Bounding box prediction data
▼
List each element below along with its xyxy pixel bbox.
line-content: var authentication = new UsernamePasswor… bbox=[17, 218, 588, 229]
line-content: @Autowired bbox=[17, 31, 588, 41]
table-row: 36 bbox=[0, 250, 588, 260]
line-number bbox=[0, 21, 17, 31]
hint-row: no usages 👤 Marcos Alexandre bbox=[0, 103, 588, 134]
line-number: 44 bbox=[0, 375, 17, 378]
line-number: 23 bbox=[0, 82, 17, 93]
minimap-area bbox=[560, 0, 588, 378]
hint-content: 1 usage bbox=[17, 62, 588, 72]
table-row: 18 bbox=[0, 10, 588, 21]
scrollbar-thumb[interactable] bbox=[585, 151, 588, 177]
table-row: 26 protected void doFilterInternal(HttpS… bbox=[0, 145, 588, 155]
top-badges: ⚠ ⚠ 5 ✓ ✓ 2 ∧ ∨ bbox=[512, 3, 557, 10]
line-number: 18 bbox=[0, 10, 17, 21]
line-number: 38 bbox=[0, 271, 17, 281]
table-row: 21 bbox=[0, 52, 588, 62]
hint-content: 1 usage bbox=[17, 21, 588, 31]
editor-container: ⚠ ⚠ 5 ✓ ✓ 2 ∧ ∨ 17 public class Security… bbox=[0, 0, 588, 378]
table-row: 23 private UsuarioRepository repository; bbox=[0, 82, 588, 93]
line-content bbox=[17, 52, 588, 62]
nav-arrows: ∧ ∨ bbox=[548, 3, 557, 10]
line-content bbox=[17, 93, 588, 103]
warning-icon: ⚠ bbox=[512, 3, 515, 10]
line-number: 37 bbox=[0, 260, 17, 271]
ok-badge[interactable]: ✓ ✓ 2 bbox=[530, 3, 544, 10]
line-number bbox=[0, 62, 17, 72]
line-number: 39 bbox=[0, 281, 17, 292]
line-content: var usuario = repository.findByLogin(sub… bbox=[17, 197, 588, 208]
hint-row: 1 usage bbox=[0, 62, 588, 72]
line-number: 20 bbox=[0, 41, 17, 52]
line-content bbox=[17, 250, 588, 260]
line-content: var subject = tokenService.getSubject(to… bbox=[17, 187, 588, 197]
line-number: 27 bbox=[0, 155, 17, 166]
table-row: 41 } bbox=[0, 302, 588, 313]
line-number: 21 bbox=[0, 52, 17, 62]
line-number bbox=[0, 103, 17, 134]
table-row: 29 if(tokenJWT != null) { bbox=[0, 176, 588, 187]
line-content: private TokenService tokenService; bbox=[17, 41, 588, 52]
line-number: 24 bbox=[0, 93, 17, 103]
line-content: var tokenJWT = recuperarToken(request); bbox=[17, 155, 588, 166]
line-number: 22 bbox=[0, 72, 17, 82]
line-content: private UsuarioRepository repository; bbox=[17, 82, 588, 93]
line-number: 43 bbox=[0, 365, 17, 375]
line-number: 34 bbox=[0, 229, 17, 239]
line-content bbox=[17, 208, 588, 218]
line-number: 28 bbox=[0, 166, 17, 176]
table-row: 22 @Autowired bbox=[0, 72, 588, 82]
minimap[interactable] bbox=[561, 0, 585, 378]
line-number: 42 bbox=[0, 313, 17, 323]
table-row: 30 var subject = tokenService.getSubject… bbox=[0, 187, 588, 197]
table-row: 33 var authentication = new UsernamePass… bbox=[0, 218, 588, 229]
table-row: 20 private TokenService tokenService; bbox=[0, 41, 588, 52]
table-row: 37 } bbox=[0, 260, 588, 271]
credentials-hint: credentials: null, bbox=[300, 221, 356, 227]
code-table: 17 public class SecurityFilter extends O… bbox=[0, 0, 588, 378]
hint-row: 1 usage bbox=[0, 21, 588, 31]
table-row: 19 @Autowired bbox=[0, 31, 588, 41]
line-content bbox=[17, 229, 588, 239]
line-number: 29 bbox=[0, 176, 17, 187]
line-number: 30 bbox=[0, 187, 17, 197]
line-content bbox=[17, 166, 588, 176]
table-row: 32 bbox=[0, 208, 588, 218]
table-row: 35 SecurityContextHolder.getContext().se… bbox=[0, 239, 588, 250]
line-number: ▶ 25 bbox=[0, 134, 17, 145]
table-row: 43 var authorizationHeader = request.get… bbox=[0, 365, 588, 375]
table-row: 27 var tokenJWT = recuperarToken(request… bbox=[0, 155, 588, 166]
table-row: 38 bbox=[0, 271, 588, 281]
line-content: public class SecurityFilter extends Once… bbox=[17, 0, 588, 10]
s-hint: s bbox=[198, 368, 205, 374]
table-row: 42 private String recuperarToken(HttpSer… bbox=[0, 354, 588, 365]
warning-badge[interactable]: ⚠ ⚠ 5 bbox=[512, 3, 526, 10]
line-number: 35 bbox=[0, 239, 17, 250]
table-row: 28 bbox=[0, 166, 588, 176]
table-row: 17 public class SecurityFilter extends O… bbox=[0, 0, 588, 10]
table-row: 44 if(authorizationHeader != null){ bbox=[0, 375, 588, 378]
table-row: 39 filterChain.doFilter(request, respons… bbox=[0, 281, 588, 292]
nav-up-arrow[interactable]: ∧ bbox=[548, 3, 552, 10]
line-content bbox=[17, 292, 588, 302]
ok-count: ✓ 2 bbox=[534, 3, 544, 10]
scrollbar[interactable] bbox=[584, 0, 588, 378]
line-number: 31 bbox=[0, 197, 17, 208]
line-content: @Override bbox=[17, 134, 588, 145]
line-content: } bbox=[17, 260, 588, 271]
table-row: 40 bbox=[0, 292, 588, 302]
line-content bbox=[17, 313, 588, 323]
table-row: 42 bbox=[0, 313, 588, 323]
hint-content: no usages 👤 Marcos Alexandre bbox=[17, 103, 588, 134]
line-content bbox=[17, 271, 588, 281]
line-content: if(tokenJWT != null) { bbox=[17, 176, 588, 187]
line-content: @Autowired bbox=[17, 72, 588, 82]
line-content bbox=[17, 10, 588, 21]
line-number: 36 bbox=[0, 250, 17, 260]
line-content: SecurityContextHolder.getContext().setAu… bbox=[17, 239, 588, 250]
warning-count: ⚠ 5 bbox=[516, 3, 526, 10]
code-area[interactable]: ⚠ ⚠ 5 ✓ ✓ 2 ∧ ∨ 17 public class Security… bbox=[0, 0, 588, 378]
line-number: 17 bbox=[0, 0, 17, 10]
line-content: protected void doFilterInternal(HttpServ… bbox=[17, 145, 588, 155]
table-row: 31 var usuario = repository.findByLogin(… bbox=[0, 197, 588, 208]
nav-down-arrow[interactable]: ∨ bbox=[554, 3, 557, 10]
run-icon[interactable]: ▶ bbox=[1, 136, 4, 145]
▲
Assignment
The entries above must be returned in full, exactly as shown.

Exercise output
List each element below along with its xyxy pixel bbox.
line-content: var authentication = new UsernamePasswor… bbox=[17, 218, 588, 229]
line-content: @Autowired bbox=[17, 31, 588, 41]
table-row: 36 bbox=[0, 250, 588, 260]
line-number bbox=[0, 21, 17, 31]
hint-row: no usages 👤 Marcos Alexandre bbox=[0, 103, 588, 134]
line-number: 44 bbox=[0, 375, 17, 378]
line-number: 23 bbox=[0, 82, 17, 93]
minimap-area bbox=[560, 0, 588, 378]
hint-content: 1 usage bbox=[17, 62, 588, 72]
table-row: 18 bbox=[0, 10, 588, 21]
scrollbar-thumb[interactable] bbox=[585, 151, 588, 177]
table-row: 26 protected void doFilterInternal(HttpS… bbox=[0, 145, 588, 155]
top-badges: ⚠ ⚠ 5 ✓ ✓ 2 ∧ ∨ bbox=[512, 3, 557, 10]
line-number: 18 bbox=[0, 10, 17, 21]
line-number: 38 bbox=[0, 271, 17, 281]
table-row: 21 bbox=[0, 52, 588, 62]
hint-content: 1 usage bbox=[17, 21, 588, 31]
editor-container: ⚠ ⚠ 5 ✓ ✓ 2 ∧ ∨ 17 public class Security… bbox=[0, 0, 588, 378]
table-row: 23 private UsuarioRepository repository; bbox=[0, 82, 588, 93]
line-content bbox=[17, 52, 588, 62]
nav-arrows: ∧ ∨ bbox=[548, 3, 557, 10]
line-content bbox=[17, 93, 588, 103]
warning-icon: ⚠ bbox=[512, 3, 515, 10]
line-number: 37 bbox=[0, 260, 17, 271]
ok-badge[interactable]: ✓ ✓ 2 bbox=[530, 3, 544, 10]
line-number bbox=[0, 62, 17, 72]
line-number: 39 bbox=[0, 281, 17, 292]
line-content: var usuario = repository.findByLogin(sub… bbox=[17, 197, 588, 208]
hint-row: 1 usage bbox=[0, 62, 588, 72]
line-number: 20 bbox=[0, 41, 17, 52]
line-content bbox=[17, 250, 588, 260]
line-content: var subject = tokenService.getSubject(to… bbox=[17, 187, 588, 197]
line-number: 27 bbox=[0, 155, 17, 166]
table-row: 41 } bbox=[0, 302, 588, 313]
line-number: 21 bbox=[0, 52, 17, 62]
line-number bbox=[0, 103, 17, 134]
table-row: 29 if(tokenJWT != null) { bbox=[0, 176, 588, 187]
line-content: private TokenService tokenService; bbox=[17, 41, 588, 52]
line-number: 24 bbox=[0, 93, 17, 103]
line-content: var tokenJWT = recuperarToken(request); bbox=[17, 155, 588, 166]
line-number: 22 bbox=[0, 72, 17, 82]
line-content: private UsuarioRepository repository; bbox=[17, 82, 588, 93]
line-number: 43 bbox=[0, 365, 17, 375]
line-number: 34 bbox=[0, 229, 17, 239]
line-content bbox=[17, 208, 588, 218]
line-number: 28 bbox=[0, 166, 17, 176]
table-row: 22 @Autowired bbox=[0, 72, 588, 82]
minimap[interactable] bbox=[561, 0, 585, 378]
line-number: 42 bbox=[0, 313, 17, 323]
table-row: 30 var subject = tokenService.getSubject… bbox=[0, 187, 588, 197]
table-row: 33 var authentication = new UsernamePass… bbox=[0, 218, 588, 229]
table-row: 20 private TokenService tokenService; bbox=[0, 41, 588, 52]
table-row: 37 } bbox=[0, 260, 588, 271]
credentials-hint: credentials: null, bbox=[300, 221, 356, 227]
code-table: 17 public class SecurityFilter extends O… bbox=[0, 0, 588, 378]
hint-row: 1 usage bbox=[0, 21, 588, 31]
table-row: 19 @Autowired bbox=[0, 31, 588, 41]
line-content bbox=[17, 229, 588, 239]
line-number: 29 bbox=[0, 176, 17, 187]
line-number: 30 bbox=[0, 187, 17, 197]
line-content bbox=[17, 166, 588, 176]
table-row: 32 bbox=[0, 208, 588, 218]
table-row: 35 SecurityContextHolder.getContext().se… bbox=[0, 239, 588, 250]
line-number: ▶ 25 bbox=[0, 134, 17, 145]
table-row: 43 var authorizationHeader = request.get… bbox=[0, 365, 588, 375]
table-row: 27 var tokenJWT = recuperarToken(request… bbox=[0, 155, 588, 166]
table-row: 38 bbox=[0, 271, 588, 281]
line-content: public class SecurityFilter extends Once… bbox=[17, 0, 588, 10]
s-hint: s bbox=[198, 368, 205, 374]
table-row: 42 private String recuperarToken(HttpSer… bbox=[0, 354, 588, 365]
warning-badge[interactable]: ⚠ ⚠ 5 bbox=[512, 3, 526, 10]
line-number: 35 bbox=[0, 239, 17, 250]
table-row: 28 bbox=[0, 166, 588, 176]
table-row: 17 public class SecurityFilter extends O… bbox=[0, 0, 588, 10]
table-row: 44 if(authorizationHeader != null){ bbox=[0, 375, 588, 378]
table-row: 39 filterChain.doFilter(request, respons… bbox=[0, 281, 588, 292]
nav-up-arrow[interactable]: ∧ bbox=[548, 3, 552, 10]
line-content bbox=[17, 292, 588, 302]
ok-count: ✓ 2 bbox=[534, 3, 544, 10]
scrollbar[interactable] bbox=[584, 0, 588, 378]
line-number: 31 bbox=[0, 197, 17, 208]
line-content: @Override bbox=[17, 134, 588, 145]
line-content: } bbox=[17, 260, 588, 271]
table-row: 40 bbox=[0, 292, 588, 302]
line-content bbox=[17, 313, 588, 323]
table-row: 42 bbox=[0, 313, 588, 323]
hint-content: no usages 👤 Marcos Alexandre bbox=[17, 103, 588, 134]
line-content bbox=[17, 271, 588, 281]
line-content: if(tokenJWT != null) { bbox=[17, 176, 588, 187]
line-content: @Autowired bbox=[17, 72, 588, 82]
line-content bbox=[17, 10, 588, 21]
line-number: 36 bbox=[0, 250, 17, 260]
line-content: SecurityContextHolder.getContext().setAu… bbox=[17, 239, 588, 250]
warning-count: ⚠ 5 bbox=[516, 3, 526, 10]
code-area[interactable]: ⚠ ⚠ 5 ✓ ✓ 2 ∧ ∨ 17 public class Security… bbox=[0, 0, 588, 378]
line-number: 17 bbox=[0, 0, 17, 10]
line-content: protected void doFilterInternal(HttpServ… bbox=[17, 145, 588, 155]
table-row: 31 var usuario = repository.findByLogin(… bbox=[0, 197, 588, 208]
nav-down-arrow[interactable]: ∨ bbox=[554, 3, 557, 10]
run-icon[interactable]: ▶ bbox=[1, 136, 4, 145]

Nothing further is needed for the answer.